At the moment I have Stan and all his health problems and I worry about him...about possibly losing my house some day, and my mom, she doesn't even know who I am, I have a live-in aide taking care of her...and my sister who has a terrible cronic disease...and my daughter who continually makes bad choices..ugggg.....but it just hit me yesterday...what the heck am I worried about? i can't change any of this, so instead of worrying myself sick...I'm going to a fund raiser tomorrow night with co-workers. I Can't wait!!!!! :chili: and in a couple of weeks I'm going to Atlanta with Ava!!! And it's spring, almost time to plant my beloved flowers.....

As for people who only "look" happy, I don't worry about them....they're only fooling themselves. True happiness is inside you, and it has nothing to do with what other people see. 

So...give someone a big smile.... it's contagious


----------



## michellerobison (Dec 17, 2009)

I try to be upbeat most of the time. It gets hard. My hubby Al he gets bummed easily. Mostly in the last 8 years w/ the economy tanking and wathing your retirement shrink while the bills and property taxes grow... He grew up poor and wanted to at least be comfortable in his old age.
I grew up poor too but I figure as long as I have a roof over my head and food in the ole tank,I'm good to go.
We're comfortable in our middle age. We worked hard for it,while our younger siblings had it given to them. But they squanderd it and they're alone,so I wonder who's lucky and blessed here,them or us....

I'd say "US" with a big "us". 

We made it,we still have each other and we're warm and dry and well fed. We have a place to relax and play and we're blessed w/ fluffs.
I think we're rich in so many ways. Tough times,we got them for sure. I'm in stage 4 kidney failure but I'm still alive and sniffing the flowers, (sniffing the fluffs too).

We were riding in the car today,I had 4 fluffs on my lap,Al had one on his. I told him if I died right now, I'd die where I wanted to be,with him beside me and covered in fluffs.To me I was already in heaven at that moment. Instead of fluffy clouds and harp music,I had fluffs and Pink Floyd! 

I guess we all have our own definition of luck and wealth and heaven on earth..


----------



## Canada (Jun 4, 2009)

This is a fascinating topic. I do think that the perpetually happy all the time people are perhaps putting up a front. I know I do, if I was sad about something I would be very chosey about who I showed my "sad face" to. I don't think that anyone lives a completely charmed life. And if we think that about someone, than perhaps we just don't know them well enough. It would be nearly impossible for people to have reached adulthood without some kind of tragedy. It is there, if we dig deep enough.

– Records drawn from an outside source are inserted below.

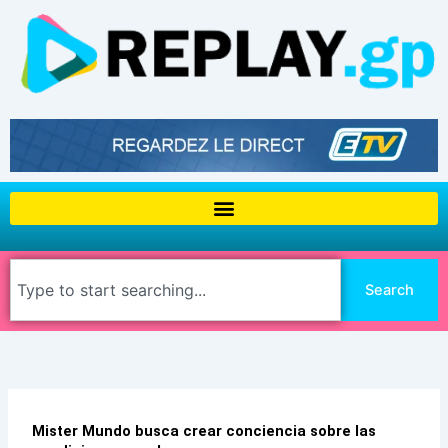
Aller
au
contenu
Rechercher
Search
Mister Mundo busca crear conciencia sobre las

Some people just wear a thicker mask.

And if they can't let down their guard to show their sadness, then perhaps they are the most scarred of all.


----------



## Deborah (Jan 8, 2006)

My life has had its ups and downs. Unfortunately when things go wrong my body will make things worse. Major panic attacks, migraines to name a few. I do have a very good life and wish I could always project happiness, for me it has not happened. Any time anything happens I always look at both the good and bad. I really wish I only saw the good but it is not in my genetic makeup.


----------



## Maglily (Feb 3, 2009)

I've never thought of myself as leading a charmed life but I always seem to have what I need. I can either get it myself or there's someone to call for help. I think I struggle a little with wanting something more or different, I sometimes have to remind myself to appreciate what I have. 
It does seem like the more choices that are made with good intentions the more good things come your way. It seems too that being truthful and honest with your feelings helps alot. Things just fall in place more often than not. I heard (probably on Oprah) of someone complaining about all the bills that they had to pay and listed them off...and the answer was...but you had the money to pay them.
So yep, I think it is the attitude.

I think if someone appears to have the perfect life, they may or may not... we should be happy for them if it's true. If it's not, they might not know how to make it better or deal with the fallout if things were revealed. Maybe they aren't happy and are struggling with a problem.


----------



## Nikki's Mom (Feb 13, 2008)

The way I see it, life is so much easier when we "bloom where we're planted." And maybe outwardly, that might look like happiness and good fortune to some people, but sometimes, it's deciding to be content.

When I was younger, some people thought I had a "charmed life," as I married young, and even though the marriage was short-lived, I became a strong single woman and made a great career for myself, remarried, and was quite financially content. 

The loss of both parents, loss of a child, a very nasty divorce, deteriorating health, moving far from home, and financial "ruin," as they say, came along. So the people who thought that I led such a charmed life stopped saying that. Instead, they would say, "You're strong, you'll get through it."  

And I did, with the help of some wonderful friends and God. I made a new life, and I have been married to a great guy for 11 years.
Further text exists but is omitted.